We thought data scientists were unicorns, but it appears that citizen data scientists are much harder to define and find.
When we look at the world of advanced analytics and data science, it is easy — almost too easy — to assign people who do the work into two buckets: data scientists and citizen data scientists. The former have Ph.D.s and experience and work with huge datasets — or have at least gone to bootcamp — but the latter, it turns out, are much harder to find and label.
To illustrate, I recently did a search on LinkedIn and queried for a list of citizen data scientists. The result was a resounding zero! Under jobs, I could find “senior”, “principal”, and “ML” data scientists, but no “citizens.” It appears that companies want to develop citizen data scientists and enable them and provide products for them, but no one wants to call them that. No one I could find on LinkedIn identifies themself as a citizen data scientist.
In our effort to find one of these seemingly mythical figures, we were recently in a meeting with several hundred smart people and analytics professionals from a leading global pharmaceutical company, and my friend Kelci Miclaus asked all of the attendees to raise their hands if they were citizen data scientists. Out of the 200+ people in attendance, not a single citizen data scientist!
So, what is it that makes citizen data scientists (we’ll call them CDS’s for the sake of space) so hard to find? We think we know one when we see one, and many of us want some of them, but it seems that no one IS one of them.
Digging Deeper, What Would AI Say?
So, of course I went to ChatGPT for assistance. One of my takeaways from comparing the definitions of data scientists and CDS’s is that CDS’s are proficient at working with data, solving problems, delivering business insights, and being extremely valuable. However, they are also defined by their lack of programming skills in R and Python and their use of simpler data analysis tools (i.e., spreadsheets or visual analytics tools instead of more advanced statistical models or machine learning algorithms). According to ChatGPT, they also often work with smaller datasets than their more formally trained counterparts.
When asked for a direct comparison of the roles, ChatGPT said, “A citizen data scientist, on the other hand, is a non-expert who uses data analysis tools and techniques to gain insights from data.” That seems woefully understated and short-sighted; while CDS’s may lack formal data science curriculum, they typically possess experience, perspective, knowledge of “how things work” and an ability to solve problems with data.
While some individuals may not use the specific term "citizen data scientist" to describe themselves, they may still consider themselves to be data analysts or data-driven problem solvers who use data to make informed decisions.
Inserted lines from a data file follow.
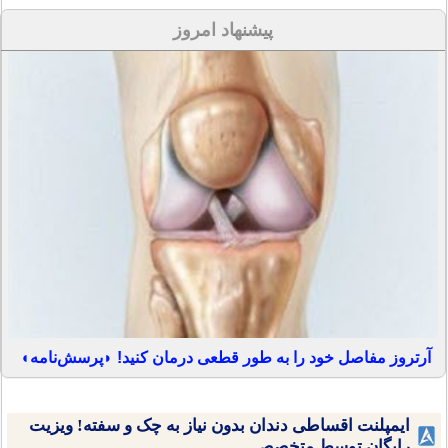
پیشنهاد امروز
آرتروز مفاصل خود را به طور قطعی درمان کنید! ◗پرسش‌نامه◖
ایمپلنت اقساطی دندان بدون نیاز به چک و سفته! ویزیت
رایگان توسط متخصص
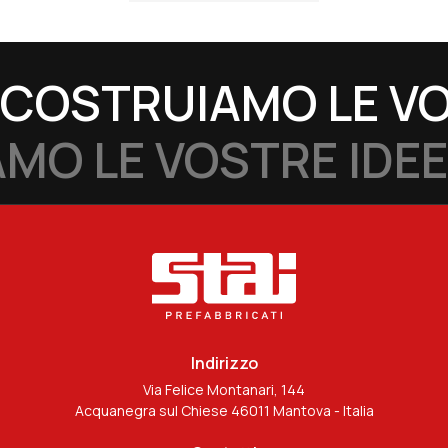
COSTRUIAMO LE VO
MO LE VOSTRE IDEE
Indirizzo
Via Felice Montanari, 144
Acquanegra sul Chiese 46011 Mantova - Italia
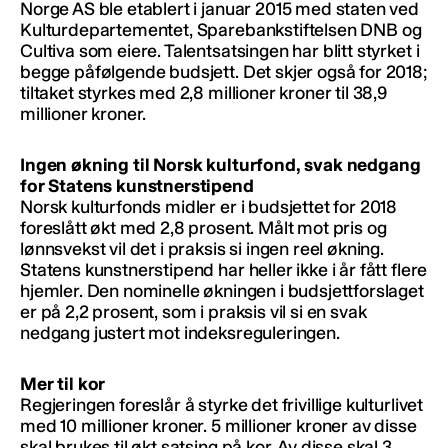
Norge AS ble etablert i januar 2015 med staten ved
Kulturdepartementet, Sparebankstiftelsen DNB og
Cultiva som eiere. Talentsatsingen har blitt styrket i
begge påfølgende budsjett. Det skjer også for 2018;
tiltaket styrkes med 2,8 millioner kroner til 38,9
millioner kroner.
Ingen økning til Norsk kulturfond, svak nedgang
for Statens kunstnerstipend
Norsk kulturfonds midler er i budsjettet for 2018
foreslått økt med 2,8 prosent. Målt mot pris og
lønnsvekst vil det i praksis si ingen reel økning.
Statens kunstnerstipend har heller ikke i år fått flere
hjemler. Den nominelle økningen i budsjettforslaget
er på 2,2 prosent, som i praksis vil si en svak
nedgang justert mot indeksreguleringen.
Mer til kor
Regjeringen foreslår å styrke det frivillige kulturlivet
med 10 millioner kroner. 5 millioner kroner av disse
skal brukes til økt satsing på kor. Av disse skal 3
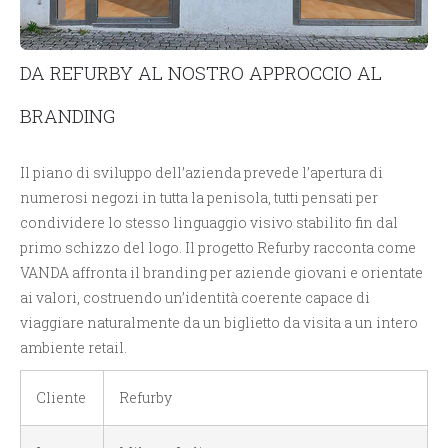
DA REFURBY AL NOSTRO APPROCCIO AL
BRANDING
Il piano di sviluppo dell’azienda prevede l’apertura di
numerosi negozi in tutta la penisola, tutti pensati per
condividere lo stesso linguaggio visivo stabilito fin dal
primo schizzo del logo. Il progetto Refurby racconta come
VANDA affronta il branding per aziende giovani e orientate
ai valori, costruendo un’identità coerente capace di
viaggiare naturalmente da un biglietto da visita a un intero
ambiente retail.
Cliente
Refurby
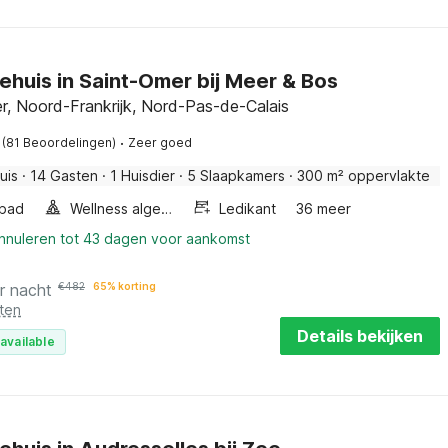
ehuis in Saint-Omer bij Meer & Bos
r, Noord-Frankrijk, Nord-Pas-de-Calais
·
(81 Beoordelingen)
Zeer goed
uis
·
14 Gasten
·
1 Huisdier
·
5 Slaapkamers
·
300 m² oppervlakte
bad
Wellness algemeen
Ledikant
36 meer
annuleren tot 43 dagen voor aankomst
r nacht
€
482
65% korting
ten
Details bekijken
available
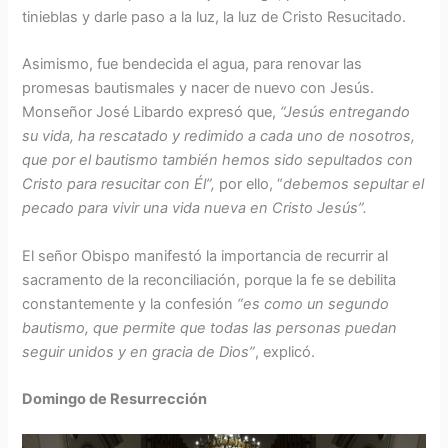
tinieblas y darle paso a la luz, la luz de Cristo Resucitado.
Asimismo, fue bendecida el agua, para renovar las
promesas bautismales y nacer de nuevo con Jesús.
Monseñor José Libardo expresó que,
“Jesús entregando
su vida, ha rescatado y redimido a cada uno de nosotros,
que por el bautismo también hemos sido sepultados con
Cristo para resucitar con Él”,
por ello, “
debemos sepultar el
pecado para vivir una vida nueva en Cristo Jesús”.
El señor Obispo manifestó la importancia de recurrir al
sacramento de la reconciliación, porque la fe se debilita
constantemente y la confesión
“es como un segundo
bautismo, que permite que todas las personas puedan
seguir unidos y en gracia de Dios”
, explicó.
Domingo de Resurrección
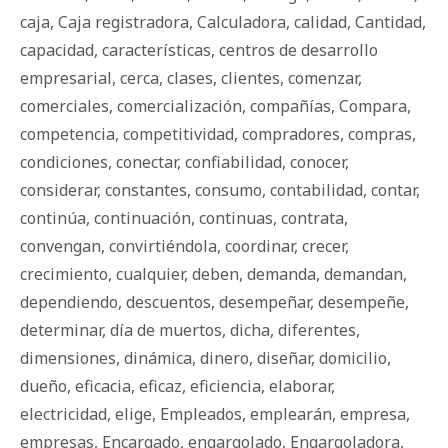
caja
,
Caja registradora
,
Calculadora
,
calidad
,
Cantidad
,
capacidad
,
características
,
centros de desarrollo
empresarial
,
cerca
,
clases
,
clientes
,
comenzar
,
comerciales
,
comercialización
,
compañías
,
Compara
,
competencia
,
competitividad
,
compradores
,
compras
,
condiciones
,
conectar
,
confiabilidad
,
conocer
,
considerar
,
constantes
,
consumo
,
contabilidad
,
contar
,
continúa
,
continuación
,
continuas
,
contrata
,
convengan
,
convirtiéndola
,
coordinar
,
crecer
,
crecimiento
,
cualquier
,
deben
,
demanda
,
demandan
,
dependiendo
,
descuentos
,
desempeñar
,
desempeñe
,
determinar
,
día de muertos
,
dicha
,
diferentes
,
dimensiones
,
dinámica
,
dinero
,
diseñar
,
domicilio
,
dueño
,
eficacia
,
eficaz
,
eficiencia
,
elaborar
,
electricidad
,
elige
,
Empleados
,
emplearán
,
empresa
,
empresas
,
Encargado
,
engargolado
,
Engargoladora
,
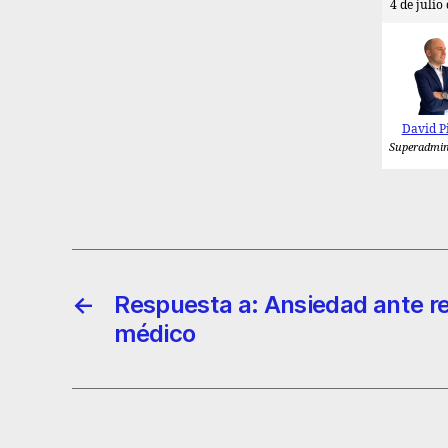
4 de julio
David P
Superadmin
←
Respuesta a: Ansiedad ante r
médico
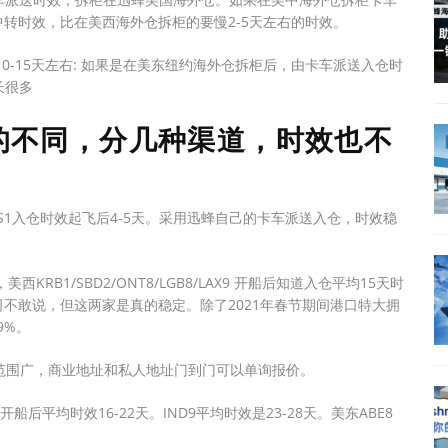
转时效，比在美西海外仓拆柜的要慢2-5天左右的时效。
10-15天左右: 如果是在美东纽约海外仓拆柜后，由卡车派送入仓时
长很多
分的不同，分几种渠道，时效也不
3/LAS1入仓时效起飞后4-5天。采用迅蜂自己的卡车派送入仓，时效稳
KRB1/SBD2/ONT8/LGB8/LAX9 开船后知道入仓平均15天时
不敢说，但这两家是真的稳定。除了2021年春节期间港口特大拥
9%。
送范围广，商业地址和私人地址门到门可以单询报价。
开船后平均时效16-22天。IND9平均时效是23-28天。美东ABE8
While they may lack formal data science curriculum, they are far from “non-expert” as they possess experience, business-centric knowledge, problem-solving skills, and a general knowledge of “how things work.”
Data-Driven Problem Solvers
The notion of “data-driven problem solvers” is an especially powerful concept. Rather than thinking of these folks as analysts with limited skill sets, let’s recognize them as who they really are. They are often graduates from top business schools, physics Ph.D.s who have turned their immense problem-solving skills to solving business and engineering challenges, and business professionals with 10-20 years of experience plus the insight and perspective to drive tens of millions of dollars in business value through their ability to interpret data and derive business insights. They may or may not have coding skills, they may or may not have formal data science training; it is their ability to solve difficult business challenges and create value that defines them.
Dataiku has moved away from the data scientist/citizen data scientist segmentation, to now focusing on data experts and domain experts. I think this is good, but still leaves room for greater segmentation of the non-data scientist population.
With powerful tools and access to data, these users become empowered business analysts. They are less focused on building a specific model (or using a particular AI algorithm or tool) than they are about solving a specific problem where their depth of knowledge enables higher value realization. They aren’t replacing data scientists, but are rather teaming with them to build collaborative powerhouses that solve problems and create efficiency.
In the hands of users like this, a flexible toolkit that enables data management, AND advanced analytics, AND transparency, AND experimentation AND the ability to collaborate with others becomes a knowledge platform and not just another AI platform. It is with users like this that a company like GE Aviation can enable “physics-based engineering” and deliver millions of dollars in value. It is in the hands of users like this where a leading New York City bank can deliver over 5,000 projects into production in just a couple of years.
It is how a quality engineer at NXP used virtual metrology to detect manufacturing flaws and save the company millions in material and engineering costs. It is how a large healthcare payer was able to effectively manage their network of providers to save costs and improve patient outcomes. One retailer was able to arm its analyst team to deploy new demand forecasting models within two weeks, and another improved 70% of their SKU-level demand models by enabling their analysts to experiment with and leverage new data sources. And regarding the perception that these users are confined to simpler tools and smaller data volumes, Standard Chartered Bank has great examples about how their empowered business analysts are processing billions of rows of data at a time and leveraging state-of-the-art compute environments.
Business people may not aspire to be citizen data scientists, and may not ever identify as CDS’s. But someone with those positive skills and traits is capable of delivering massive value and business transformation when recognized as an empowered business analyst and equipped with the tools they need to experiment, create knowledge, and deliver value.